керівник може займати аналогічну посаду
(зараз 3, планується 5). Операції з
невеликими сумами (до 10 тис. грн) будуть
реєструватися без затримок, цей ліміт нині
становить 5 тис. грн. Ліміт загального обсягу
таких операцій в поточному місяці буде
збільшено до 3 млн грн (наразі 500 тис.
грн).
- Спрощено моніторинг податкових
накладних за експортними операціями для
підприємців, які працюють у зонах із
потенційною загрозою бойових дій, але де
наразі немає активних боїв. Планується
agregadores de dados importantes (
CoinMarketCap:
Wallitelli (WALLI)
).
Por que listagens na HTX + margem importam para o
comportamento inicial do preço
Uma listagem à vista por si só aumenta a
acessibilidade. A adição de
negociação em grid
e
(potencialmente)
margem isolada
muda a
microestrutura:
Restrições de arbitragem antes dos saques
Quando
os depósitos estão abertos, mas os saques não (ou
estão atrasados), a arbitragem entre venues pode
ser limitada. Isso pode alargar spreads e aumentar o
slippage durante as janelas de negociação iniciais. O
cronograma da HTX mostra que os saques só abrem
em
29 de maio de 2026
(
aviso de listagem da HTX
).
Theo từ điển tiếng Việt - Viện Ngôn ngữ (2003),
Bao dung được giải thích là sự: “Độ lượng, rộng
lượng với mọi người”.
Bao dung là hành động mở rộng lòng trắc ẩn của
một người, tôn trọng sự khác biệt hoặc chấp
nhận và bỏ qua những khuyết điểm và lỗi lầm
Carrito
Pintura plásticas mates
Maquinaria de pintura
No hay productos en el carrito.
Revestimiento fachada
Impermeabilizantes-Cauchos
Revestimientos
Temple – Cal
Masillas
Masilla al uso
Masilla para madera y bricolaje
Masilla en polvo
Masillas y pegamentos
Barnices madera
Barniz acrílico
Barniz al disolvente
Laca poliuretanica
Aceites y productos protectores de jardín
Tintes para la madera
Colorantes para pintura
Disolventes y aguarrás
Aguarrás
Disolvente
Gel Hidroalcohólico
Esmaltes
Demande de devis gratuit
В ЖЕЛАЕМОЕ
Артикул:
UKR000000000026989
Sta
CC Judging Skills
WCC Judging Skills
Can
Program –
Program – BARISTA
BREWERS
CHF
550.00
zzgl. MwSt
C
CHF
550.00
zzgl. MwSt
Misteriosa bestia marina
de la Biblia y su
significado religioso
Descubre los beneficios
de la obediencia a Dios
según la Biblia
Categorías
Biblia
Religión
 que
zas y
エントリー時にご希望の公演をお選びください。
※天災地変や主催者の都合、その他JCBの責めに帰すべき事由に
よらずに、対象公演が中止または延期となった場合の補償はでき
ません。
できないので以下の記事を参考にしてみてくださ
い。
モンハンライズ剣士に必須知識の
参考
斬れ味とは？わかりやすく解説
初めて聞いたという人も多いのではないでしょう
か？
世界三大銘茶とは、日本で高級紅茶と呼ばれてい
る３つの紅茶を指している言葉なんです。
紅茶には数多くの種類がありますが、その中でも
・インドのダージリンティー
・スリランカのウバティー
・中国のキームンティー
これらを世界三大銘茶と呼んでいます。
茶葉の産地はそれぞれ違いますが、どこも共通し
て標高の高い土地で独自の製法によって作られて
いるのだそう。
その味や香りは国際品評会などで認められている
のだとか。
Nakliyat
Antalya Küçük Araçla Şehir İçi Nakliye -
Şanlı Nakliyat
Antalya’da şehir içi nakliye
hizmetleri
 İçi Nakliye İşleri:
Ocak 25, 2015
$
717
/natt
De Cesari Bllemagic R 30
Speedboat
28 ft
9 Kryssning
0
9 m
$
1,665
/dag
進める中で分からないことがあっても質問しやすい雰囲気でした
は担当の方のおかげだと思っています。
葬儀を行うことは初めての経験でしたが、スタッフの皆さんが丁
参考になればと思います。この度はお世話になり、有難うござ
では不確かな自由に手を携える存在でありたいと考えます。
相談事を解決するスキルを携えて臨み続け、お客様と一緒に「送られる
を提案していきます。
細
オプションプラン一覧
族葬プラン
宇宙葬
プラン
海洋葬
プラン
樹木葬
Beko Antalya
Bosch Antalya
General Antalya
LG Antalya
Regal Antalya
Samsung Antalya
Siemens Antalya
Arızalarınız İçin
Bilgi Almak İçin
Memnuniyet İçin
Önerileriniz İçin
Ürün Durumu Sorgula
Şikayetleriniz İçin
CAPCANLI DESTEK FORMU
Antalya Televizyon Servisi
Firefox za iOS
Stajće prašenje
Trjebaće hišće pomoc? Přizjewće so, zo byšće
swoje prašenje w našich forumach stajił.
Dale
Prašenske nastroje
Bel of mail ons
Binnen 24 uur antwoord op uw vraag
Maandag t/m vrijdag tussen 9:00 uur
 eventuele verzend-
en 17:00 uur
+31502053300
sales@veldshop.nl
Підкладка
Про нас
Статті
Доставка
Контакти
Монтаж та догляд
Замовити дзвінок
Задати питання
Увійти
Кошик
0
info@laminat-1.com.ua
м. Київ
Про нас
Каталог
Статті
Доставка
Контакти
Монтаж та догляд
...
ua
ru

****************

(TASK DETAILS):
A verbatim repeat of all the entries above is the required answer.

(ANSWER TO THE EXERCISE):
керівник може займати аналогічну посаду
(зараз 3, планується 5). Операції з
невеликими сумами (до 10 тис. грн) будуть
реєструватися без затримок, цей ліміт нині
становить 5 тис. грн. Ліміт загального обсягу
таких операцій в поточному місяці буде
збільшено до 3 млн грн (наразі 500 тис.
грн).
- Спрощено моніторинг податкових
накладних за експортними операціями для
підприємців, які працюють у зонах із
потенційною загрозою бойових дій, але де
наразі немає активних боїв. Планується
agregadores de dados importantes (
CoinMarketCap:
Wallitelli (WALLI)
).
Por que listagens na HTX + margem importam para o
comportamento inicial do preço
Uma listagem à vista por si só aumenta a
acessibilidade. A adição de
negociação em grid
e
(potencialmente)
margem isolada
muda a
microestrutura:
Restrições de arbitragem antes dos saques
Quando
os depósitos estão abertos, mas os saques não (ou
estão atrasados), a arbitragem entre venues pode
ser limitada. Isso pode alargar spreads e aumentar o
slippage durante as janelas de negociação iniciais. O
cronograma da HTX mostra que os saques só abrem
em
29 de maio de 2026
(
aviso de listagem da HTX
).
Theo từ điển tiếng Việt - Viện Ngôn ngữ (2003),
Bao dung được giải thích là sự: “Độ lượng, rộng
lượng với mọi người”.
Bao dung là hành động mở rộng lòng trắc ẩn của
một người, tôn trọng sự khác biệt hoặc chấp
nhận và bỏ qua những khuyết điểm và lỗi lầm
Carrito
Pintura plásticas mates
Maquinaria de pintura
No hay productos en el carrito.
Revestimiento fachada
Impermeabilizantes-Cauchos
Revestimientos
Temple – Cal
Masillas
Masilla al uso
Masilla para madera y bricolaje
Masilla en polvo
Masillas y pegamentos
Barnices madera
Barniz acrílico
Barniz al disolvente
Laca poliuretanica
Aceites y productos protectores de jardín
Tintes para la madera
Colorantes para pintura
Disolventes y aguarrás
Aguarrás
Disolvente
Gel Hidroalcohólico
Esmaltes
Demande de devis gratuit
В ЖЕЛАЕМОЕ
Артикул:
UKR000000000026989
Sta
CC Judging Skills
WCC Judging Skills
Can
Program –
Program – BARISTA
BREWERS
CHF
550.00
zzgl. MwSt
C
CHF
550.00
zzgl. MwSt
Misteriosa bestia marina
de la Biblia y su
significado religioso
Descubre los beneficios
de la obediencia a Dios
según la Biblia
Categorías
Biblia
Religión
 que
zas y
エントリー時にご希望の公演をお選びください。
※天災地変や主催者の都合、その他JCBの責めに帰すべき事由に
よらずに、対象公演が中止または延期となった場合の補償はでき
ません。
できないので以下の記事を参考にしてみてくださ
い。
モンハンライズ剣士に必須知識の
参考
斬れ味とは？わかりやすく解説
初めて聞いたという人も多いのではないでしょう
か？
世界三大銘茶とは、日本で高級紅茶と呼ばれてい
る３つの紅茶を指している言葉なんです。
紅茶には数多くの種類がありますが、その中でも
・インドのダージリンティー
・スリランカのウバティー
・中国のキームンティー
これらを世界三大銘茶と呼んでいます。
茶葉の産地はそれぞれ違いますが、どこも共通し
て標高の高い土地で独自の製法によって作られて
いるのだそう。
その味や香りは国際品評会などで認められている
のだとか。
Nakliyat
Antalya Küçük Araçla Şehir İçi Nakliye -
Şanlı Nakliyat
Antalya’da şehir içi nakliye
hizmetleri
 İçi Nakliye İşleri:
Ocak 25, 2015
$
717
/natt
De Cesari Bllemagic R 30
Speedboat
28 ft
9 Kryssning
0
9 m
$
1,665
/dag
進める中で分からないことがあっても質問しやすい雰囲気でした
は担当の方のおかげだと思っています。
葬儀を行うことは初めての経験でしたが、スタッフの皆さんが丁
参考になればと思います。この度はお世話になり、有難うござ
では不確かな自由に手を携える存在でありたいと考えます。
相談事を解決するスキルを携えて臨み続け、お客様と一緒に「送られる
を提案していきます。
細
オプションプラン一覧
族葬プラン
宇宙葬
プラン
海洋葬
プラン
樹木葬
Beko Antalya
Bosch Antalya
General Antalya
LG Antalya
Regal Antalya
Samsung Antalya
Siemens Antalya
Arızalarınız İçin
Bilgi Almak İçin
Memnuniyet İçin
Önerileriniz İçin
Ürün Durumu Sorgula
Şikayetleriniz İçin
CAPCANLI DESTEK FORMU
Antalya Televizyon Servisi
Firefox za iOS
Stajće prašenje
Trjebaće hišće pomoc? Přizjewće so, zo byšće
swoje prašenje w našich forumach stajił.
Dale
Prašenske nastroje
Bel of mail ons
Binnen 24 uur antwoord op uw vraag
Maandag t/m vrijdag tussen 9:00 uur
 eventuele verzend-
en 17:00 uur
+31502053300
sales@veldshop.nl
Підкладка
Про нас
Статті
Доставка
Контакти
Монтаж та догляд
Замовити дзвінок
Задати питання
Увійти
Кошик
0
info@laminat-1.com.ua
м. Київ
Про нас
Каталог
Статті
Доставка
Контакти
Монтаж та догляд
...
ua
ru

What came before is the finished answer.